### Exercise aim:
Scan the data below for the string "Blue". Copy every line where it appears.
------------------------------------
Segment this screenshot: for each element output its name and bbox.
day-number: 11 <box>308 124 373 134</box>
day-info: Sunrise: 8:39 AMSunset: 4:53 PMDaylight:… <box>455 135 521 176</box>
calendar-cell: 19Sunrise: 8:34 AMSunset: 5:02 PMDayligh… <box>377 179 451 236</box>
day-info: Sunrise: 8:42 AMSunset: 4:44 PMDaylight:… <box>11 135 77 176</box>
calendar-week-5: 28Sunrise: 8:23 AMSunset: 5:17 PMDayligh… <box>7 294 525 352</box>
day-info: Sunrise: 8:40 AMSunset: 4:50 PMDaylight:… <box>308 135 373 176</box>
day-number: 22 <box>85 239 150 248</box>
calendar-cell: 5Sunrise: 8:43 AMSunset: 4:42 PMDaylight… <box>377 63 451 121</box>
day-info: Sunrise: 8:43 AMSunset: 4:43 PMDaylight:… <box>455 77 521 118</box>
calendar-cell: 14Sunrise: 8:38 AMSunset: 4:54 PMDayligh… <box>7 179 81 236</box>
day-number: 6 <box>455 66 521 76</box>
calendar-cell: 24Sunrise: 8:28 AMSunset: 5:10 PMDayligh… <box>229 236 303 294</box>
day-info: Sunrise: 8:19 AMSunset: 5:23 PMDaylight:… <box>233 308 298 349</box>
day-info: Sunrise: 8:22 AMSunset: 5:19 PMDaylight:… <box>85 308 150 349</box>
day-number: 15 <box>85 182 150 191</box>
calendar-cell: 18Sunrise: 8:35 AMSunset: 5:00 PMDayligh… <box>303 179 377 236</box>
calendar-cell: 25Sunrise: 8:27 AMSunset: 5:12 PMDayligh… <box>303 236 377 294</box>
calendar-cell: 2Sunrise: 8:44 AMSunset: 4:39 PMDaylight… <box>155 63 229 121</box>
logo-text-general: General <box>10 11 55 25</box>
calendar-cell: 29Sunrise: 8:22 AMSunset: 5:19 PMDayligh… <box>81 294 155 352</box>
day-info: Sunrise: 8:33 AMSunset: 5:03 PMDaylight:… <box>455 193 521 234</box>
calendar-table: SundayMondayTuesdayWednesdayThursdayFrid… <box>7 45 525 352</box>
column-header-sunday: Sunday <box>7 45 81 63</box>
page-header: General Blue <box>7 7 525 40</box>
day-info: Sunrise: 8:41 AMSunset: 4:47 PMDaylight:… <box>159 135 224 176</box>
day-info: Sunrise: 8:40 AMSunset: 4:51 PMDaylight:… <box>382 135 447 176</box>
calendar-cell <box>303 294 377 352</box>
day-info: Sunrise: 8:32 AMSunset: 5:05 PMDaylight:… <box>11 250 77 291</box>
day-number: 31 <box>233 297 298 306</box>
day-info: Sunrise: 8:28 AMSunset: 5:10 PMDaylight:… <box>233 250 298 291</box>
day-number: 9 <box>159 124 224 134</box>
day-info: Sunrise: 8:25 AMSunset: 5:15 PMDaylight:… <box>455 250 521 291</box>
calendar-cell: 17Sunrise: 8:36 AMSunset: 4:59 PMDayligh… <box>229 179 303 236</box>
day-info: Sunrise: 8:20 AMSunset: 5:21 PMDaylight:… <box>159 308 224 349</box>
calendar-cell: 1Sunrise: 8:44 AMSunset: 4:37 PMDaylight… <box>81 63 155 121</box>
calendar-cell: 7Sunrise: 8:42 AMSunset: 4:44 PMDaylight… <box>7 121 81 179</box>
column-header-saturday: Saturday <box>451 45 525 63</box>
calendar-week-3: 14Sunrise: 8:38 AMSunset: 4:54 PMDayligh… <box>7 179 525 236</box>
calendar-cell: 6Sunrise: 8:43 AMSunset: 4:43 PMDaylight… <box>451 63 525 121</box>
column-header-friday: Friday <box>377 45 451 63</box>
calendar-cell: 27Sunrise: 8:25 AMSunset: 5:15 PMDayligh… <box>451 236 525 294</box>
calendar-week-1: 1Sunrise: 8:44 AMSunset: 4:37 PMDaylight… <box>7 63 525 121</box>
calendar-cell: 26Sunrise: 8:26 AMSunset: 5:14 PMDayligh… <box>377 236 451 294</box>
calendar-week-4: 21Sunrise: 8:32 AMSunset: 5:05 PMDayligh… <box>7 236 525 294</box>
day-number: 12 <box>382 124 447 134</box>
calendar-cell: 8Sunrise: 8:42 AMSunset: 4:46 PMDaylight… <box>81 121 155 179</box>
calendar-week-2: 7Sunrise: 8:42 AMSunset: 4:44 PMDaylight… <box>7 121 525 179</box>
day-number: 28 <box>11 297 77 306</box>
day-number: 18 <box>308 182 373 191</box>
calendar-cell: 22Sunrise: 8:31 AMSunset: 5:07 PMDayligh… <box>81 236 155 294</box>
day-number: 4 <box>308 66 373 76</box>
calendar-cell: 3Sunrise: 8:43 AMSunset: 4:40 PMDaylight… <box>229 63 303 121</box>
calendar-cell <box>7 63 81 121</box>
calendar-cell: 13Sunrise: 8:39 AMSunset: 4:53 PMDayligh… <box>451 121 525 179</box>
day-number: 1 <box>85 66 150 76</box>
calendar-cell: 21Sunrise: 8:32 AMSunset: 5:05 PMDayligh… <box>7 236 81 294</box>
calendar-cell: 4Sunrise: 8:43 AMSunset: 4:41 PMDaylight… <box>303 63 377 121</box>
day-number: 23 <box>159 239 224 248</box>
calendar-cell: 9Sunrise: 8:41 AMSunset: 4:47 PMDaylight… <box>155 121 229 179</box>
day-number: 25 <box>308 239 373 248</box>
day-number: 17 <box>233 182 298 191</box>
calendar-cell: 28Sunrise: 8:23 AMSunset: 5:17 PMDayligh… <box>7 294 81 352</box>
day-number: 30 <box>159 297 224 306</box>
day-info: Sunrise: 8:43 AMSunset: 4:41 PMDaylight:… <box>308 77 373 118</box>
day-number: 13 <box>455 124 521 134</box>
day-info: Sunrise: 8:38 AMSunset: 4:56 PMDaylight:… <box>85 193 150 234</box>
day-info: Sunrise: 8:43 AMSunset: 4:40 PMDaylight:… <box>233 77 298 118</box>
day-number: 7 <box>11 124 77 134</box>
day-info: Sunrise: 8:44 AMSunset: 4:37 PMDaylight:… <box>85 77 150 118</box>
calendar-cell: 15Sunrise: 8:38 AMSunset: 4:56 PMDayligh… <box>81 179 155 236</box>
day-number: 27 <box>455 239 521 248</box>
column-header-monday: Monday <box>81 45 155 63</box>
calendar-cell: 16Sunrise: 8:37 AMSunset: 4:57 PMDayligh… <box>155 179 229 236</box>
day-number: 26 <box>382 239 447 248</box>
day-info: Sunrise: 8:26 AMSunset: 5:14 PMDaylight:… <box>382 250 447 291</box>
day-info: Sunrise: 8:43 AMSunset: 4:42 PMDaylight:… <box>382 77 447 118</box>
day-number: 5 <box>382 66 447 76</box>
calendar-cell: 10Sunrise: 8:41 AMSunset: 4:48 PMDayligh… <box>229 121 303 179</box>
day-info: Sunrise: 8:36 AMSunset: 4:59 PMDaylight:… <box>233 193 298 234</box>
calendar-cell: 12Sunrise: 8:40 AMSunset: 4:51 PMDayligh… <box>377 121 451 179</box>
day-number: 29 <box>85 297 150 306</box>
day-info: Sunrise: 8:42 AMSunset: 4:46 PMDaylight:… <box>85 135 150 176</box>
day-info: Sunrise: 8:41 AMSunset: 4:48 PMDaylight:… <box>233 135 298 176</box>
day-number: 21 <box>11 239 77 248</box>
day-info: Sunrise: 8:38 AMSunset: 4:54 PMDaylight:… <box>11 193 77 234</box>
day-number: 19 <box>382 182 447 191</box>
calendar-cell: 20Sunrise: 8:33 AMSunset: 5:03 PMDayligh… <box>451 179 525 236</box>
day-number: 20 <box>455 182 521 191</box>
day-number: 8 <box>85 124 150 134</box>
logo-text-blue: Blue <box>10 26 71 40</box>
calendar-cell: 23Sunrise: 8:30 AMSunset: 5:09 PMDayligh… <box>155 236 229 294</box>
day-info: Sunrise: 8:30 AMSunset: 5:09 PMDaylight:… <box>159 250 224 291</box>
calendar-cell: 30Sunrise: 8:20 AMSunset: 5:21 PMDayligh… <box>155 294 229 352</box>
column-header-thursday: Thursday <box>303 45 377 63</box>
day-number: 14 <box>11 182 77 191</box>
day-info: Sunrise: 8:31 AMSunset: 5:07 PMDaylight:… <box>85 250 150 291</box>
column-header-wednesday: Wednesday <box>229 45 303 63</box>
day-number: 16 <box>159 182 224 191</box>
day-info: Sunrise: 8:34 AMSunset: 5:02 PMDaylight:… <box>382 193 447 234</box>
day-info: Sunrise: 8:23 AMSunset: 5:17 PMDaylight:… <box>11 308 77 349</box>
------------------------------------
### Answer to this exercise:
page-header: General Blue <box>7 7 525 40</box>
logo-text-blue: Blue <box>10 26 71 40</box>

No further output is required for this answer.